The key insight: serverless functions compose naturally into event-driven pipelines. Each function does one thing, triggered by one event type. Scaling is automatic — if 10,000 files arrive simultaneously, Lambda spins up 10,000 concurrent executions (within concurrency limits).

SQS as a buffer between Lambda invocations is a particularly useful pattern — it decouples producers from consumers, provides retry logic, and handles backpressure automatically.

Decision Matrix

Use this to guide your architecture decisions:

Criterion FaaS (Lambda/Functions) CaaS (Fargate/Cloud Run) Kubernetes
Execution duration < 15 min Hours/continuous Unlimited
Traffic pattern Spiky / zero-to-N Variable but sustained Predictable / high
Custom dependencies Limited Full container Full container
Cold start tolerance Depends on use case Low (min instances) Not applicable
Operational overhead Minimal Low High
Max unit of scale Function Container instance Pod/node
Stateful workloads No Limited Yes
Cost at high sustained load Can be expensive Moderate Efficient
Multi-step workflows Step Functions needed In-process possible Flexible

Real-World Use Cases

FaaS is the right choice for:

  • Webhook processors (GitHub, Stripe, Twilio callbacks)
  • Scheduled jobs (nightly reports, cleanup tasks)
  • File processing pipelines (image resizing, document parsing on upload)
  • Lightweight API backends for mobile apps with variable traffic
  • Stream processing (Kinesis, DynamoDB Streams consumers)

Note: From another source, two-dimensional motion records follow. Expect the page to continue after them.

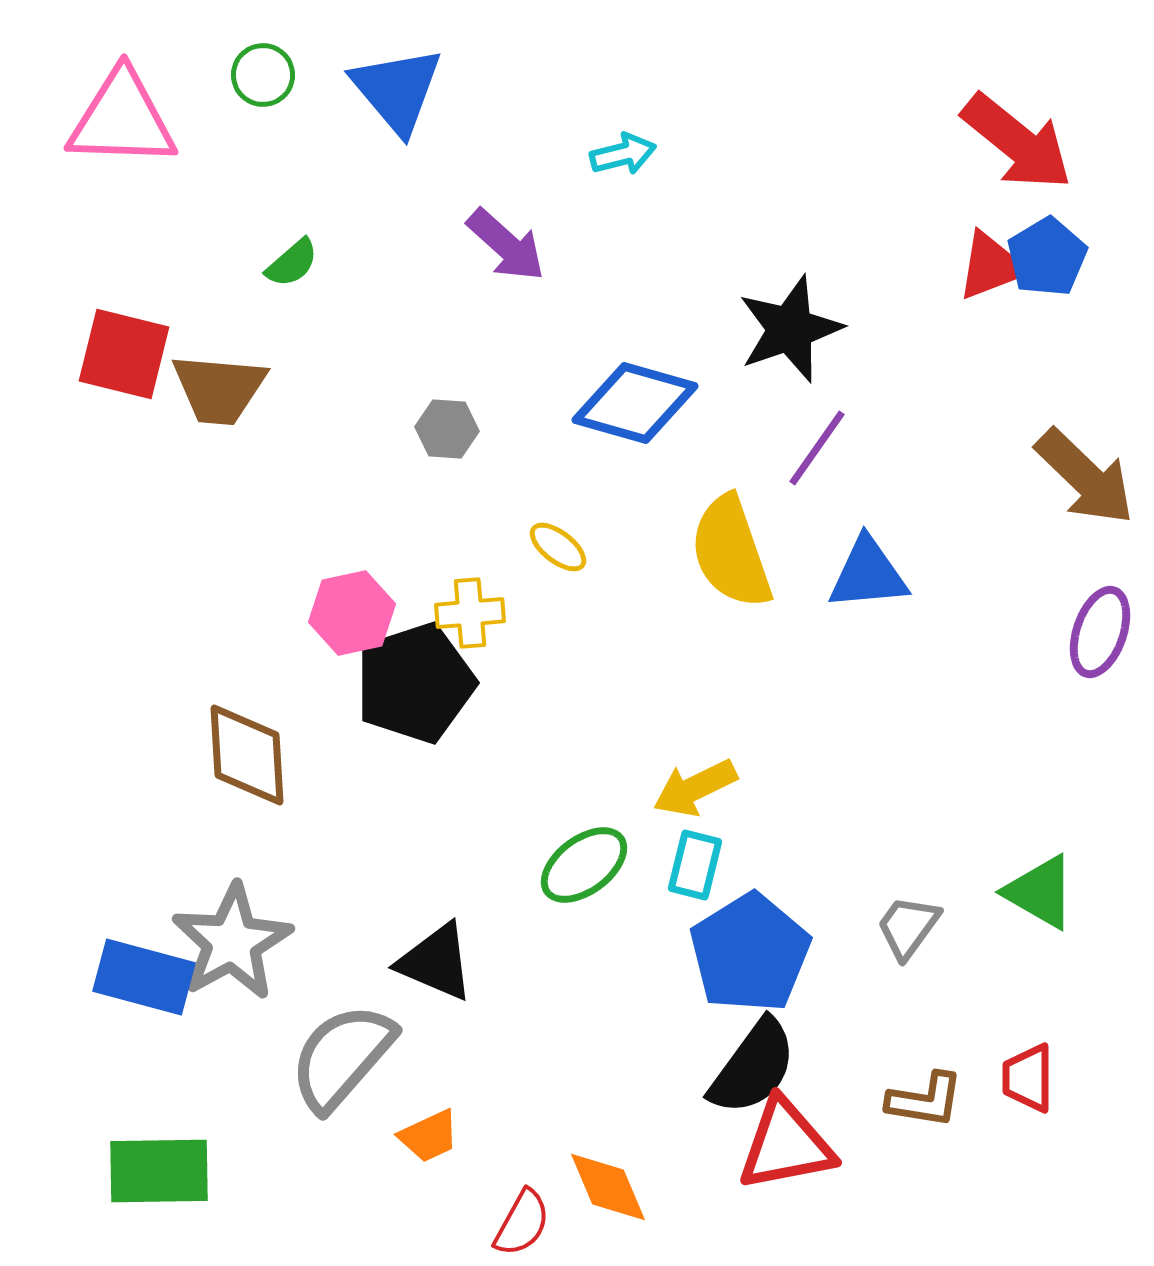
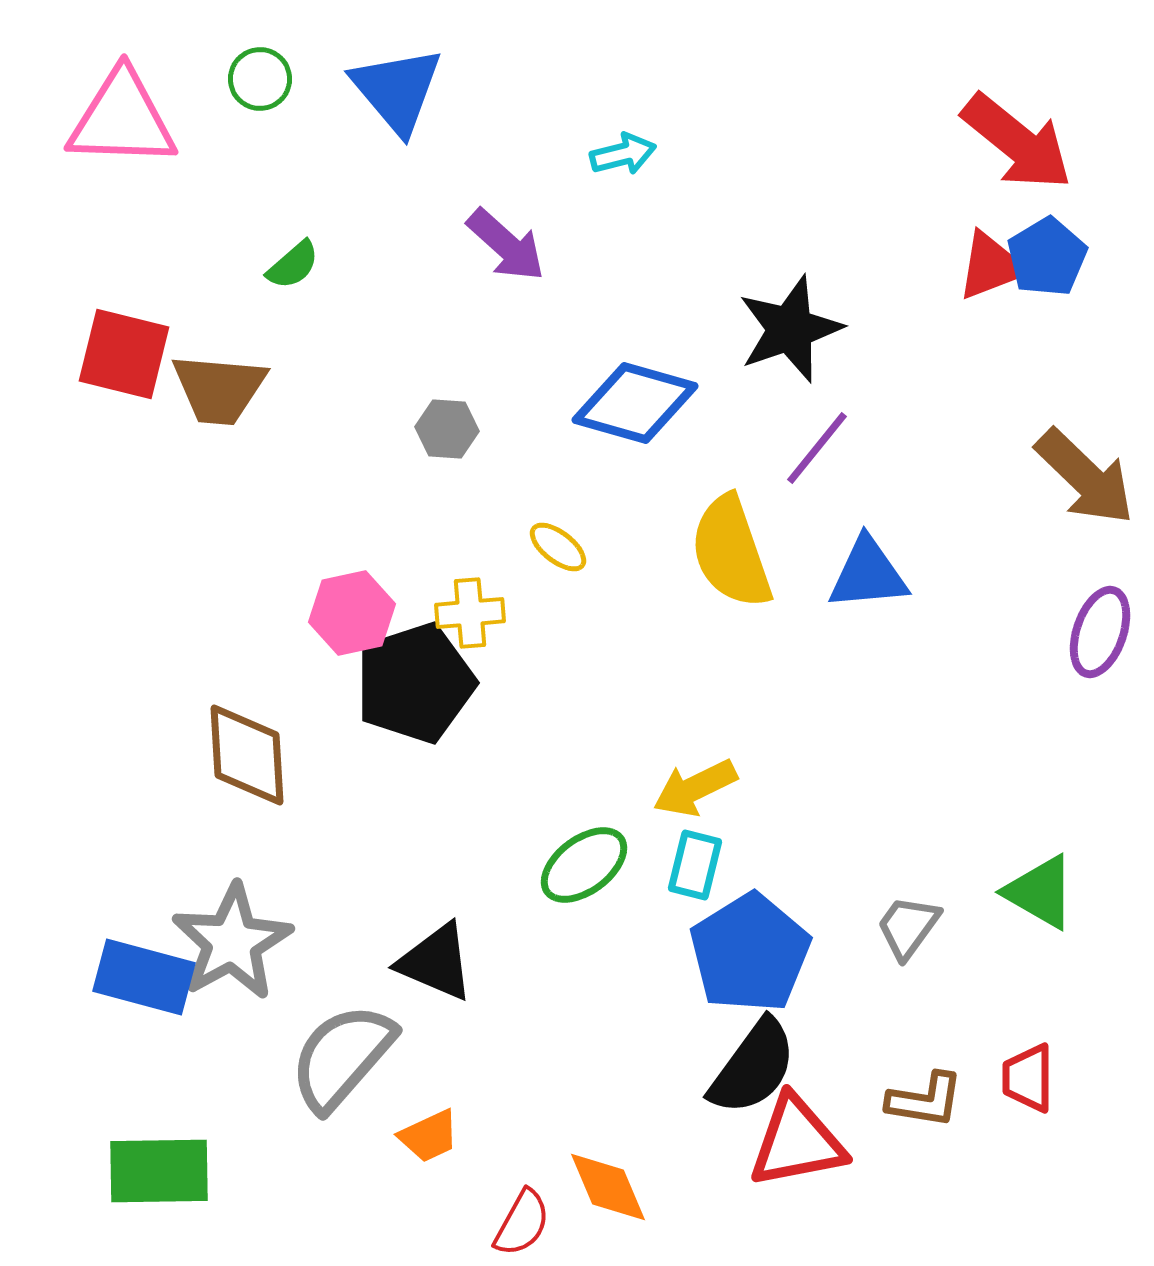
green circle at (263, 75): moved 3 px left, 4 px down
green semicircle at (292, 263): moved 1 px right, 2 px down
purple line at (817, 448): rotated 4 degrees clockwise
red triangle at (786, 1145): moved 11 px right, 3 px up
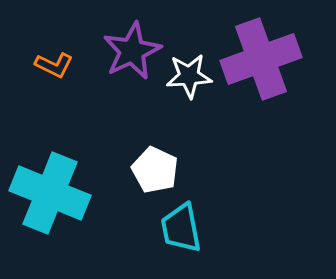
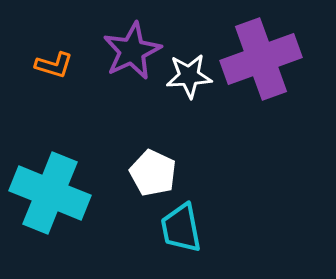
orange L-shape: rotated 9 degrees counterclockwise
white pentagon: moved 2 px left, 3 px down
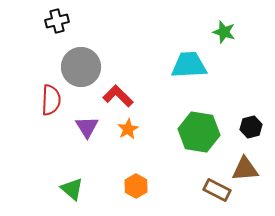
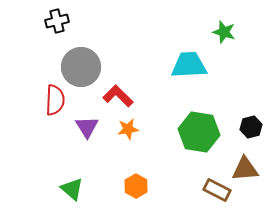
red semicircle: moved 4 px right
orange star: rotated 20 degrees clockwise
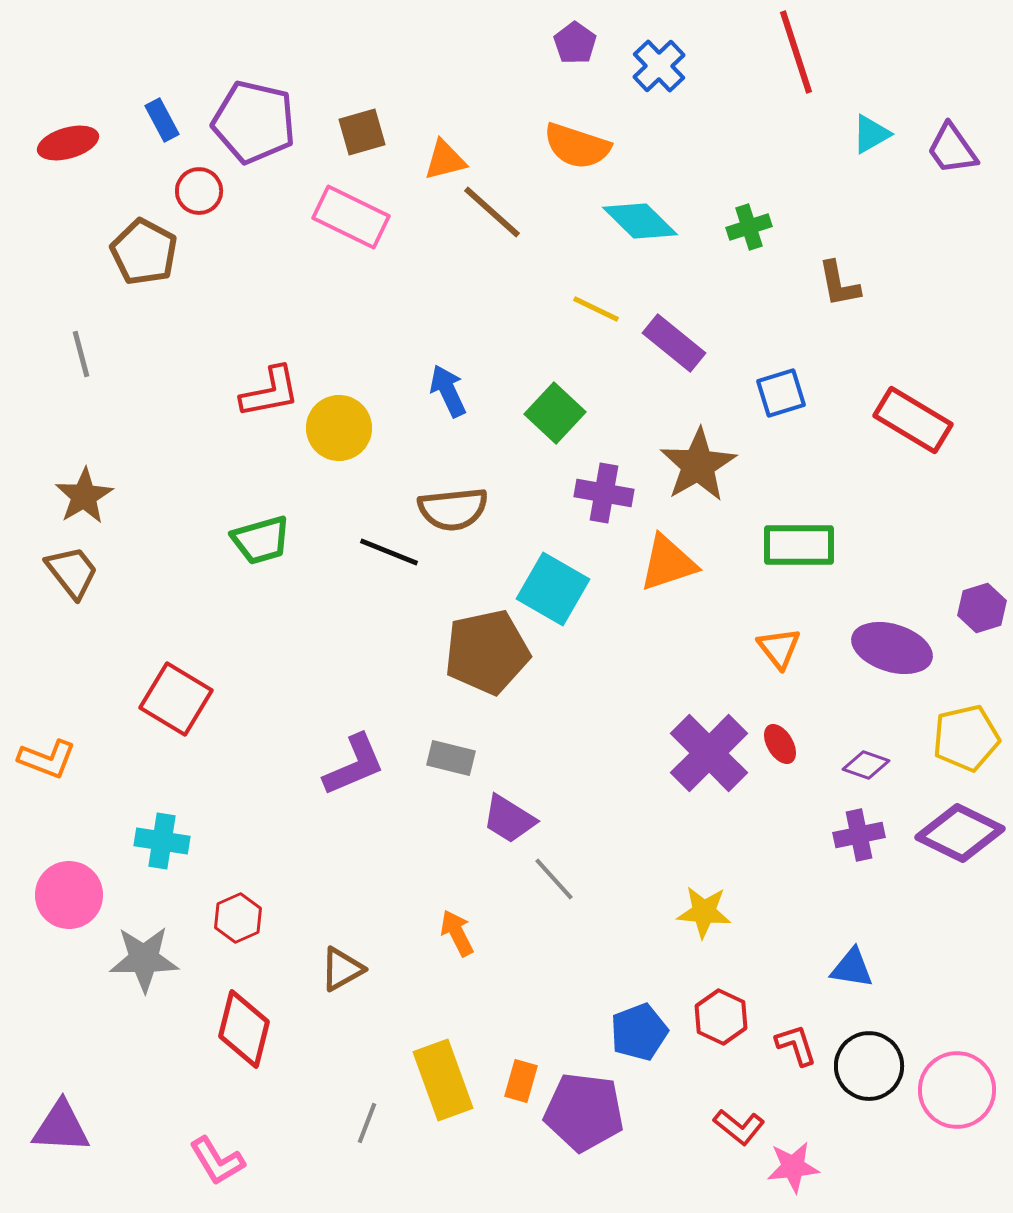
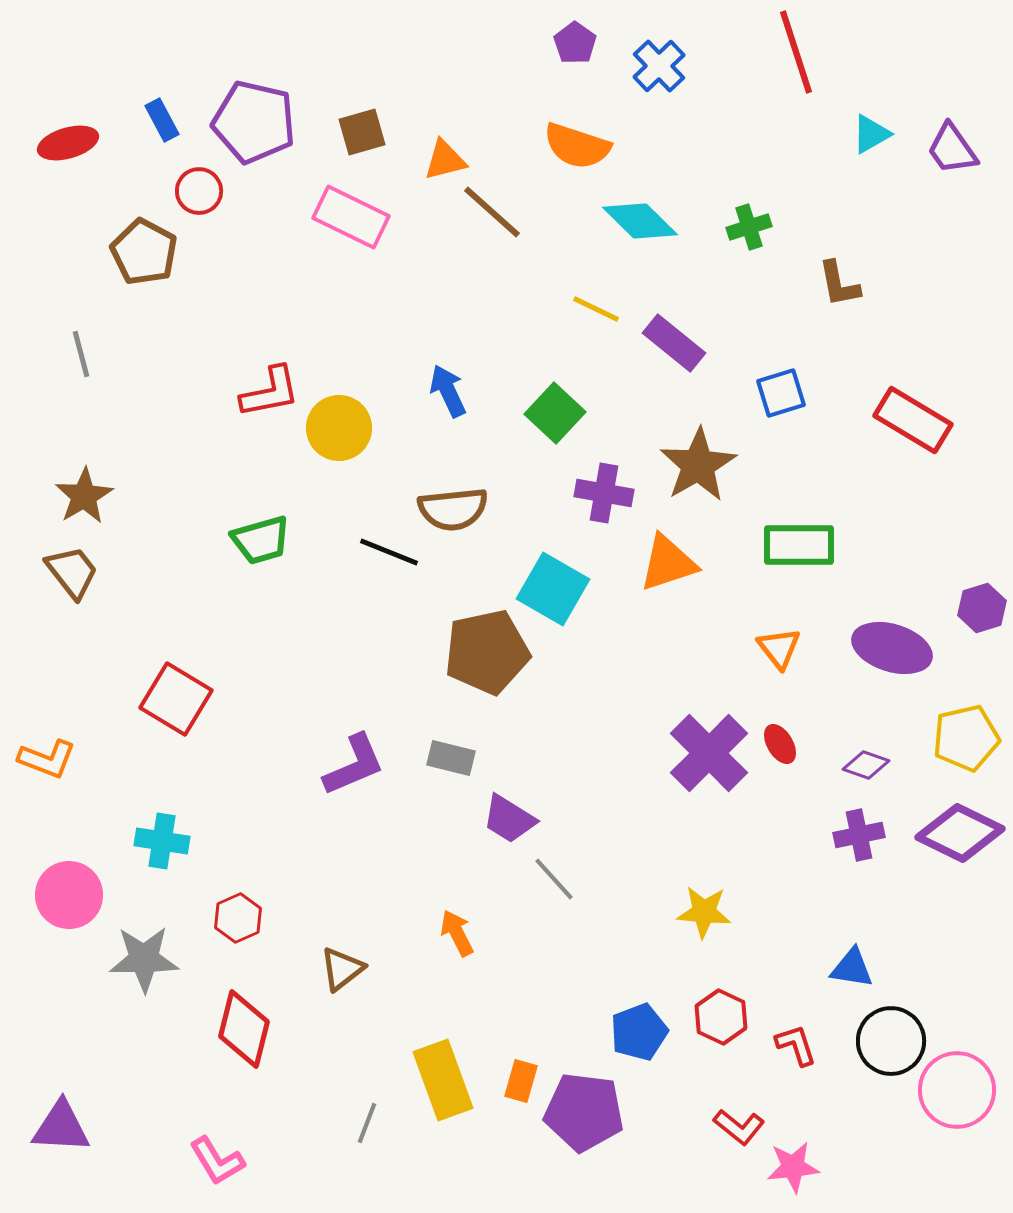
brown triangle at (342, 969): rotated 9 degrees counterclockwise
black circle at (869, 1066): moved 22 px right, 25 px up
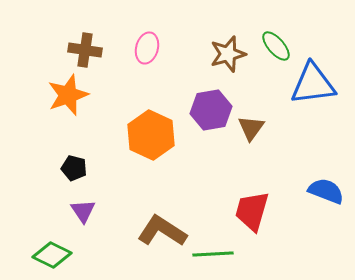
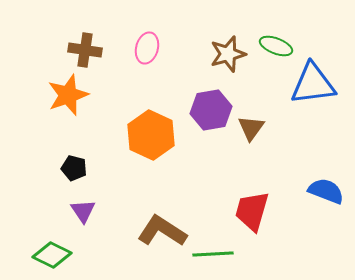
green ellipse: rotated 28 degrees counterclockwise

CaaS is the right choice for:

  • Web APIs and microservices that need container portability
  • Long-running batch jobs exceeding Lambda’s 15-minute limit
  • Applications with complex native dependencies (ML inference, video processing)
  • Services requiring WebSocket connections or server-sent events
  • Teams already using Docker who want serverless benefits without FaaS constraints

Kubernetes is the right choice for:

  • Multi-tenant platforms with complex scheduling requirements
  • Workloads requiring persistent storage with specific performance characteristics
  • Applications needing fine-grained control over networking and security
  • Stateful services (databases, message brokers) run as containerized workloads

Conclusion

The FaaS vs CaaS decision isn’t binary, and real architectures often use both. Your event-driven background processing might be Lambda; your user-facing API might be Cloud Run; your data platform might be Kubernetes. Each execution model has a sweet spot.

The core question to ask: “What does this workload look like in terms of duration, trigger type, and traffic pattern?” Short, event-triggered, spiky — FaaS. Container-based, HTTP-driven, moderate scale — CaaS. Complex, stateful, high-throughput — Kubernetes. Don’t let hype drive the decision. Model the cost, test the cold starts, and match the tool to the actual workload shape.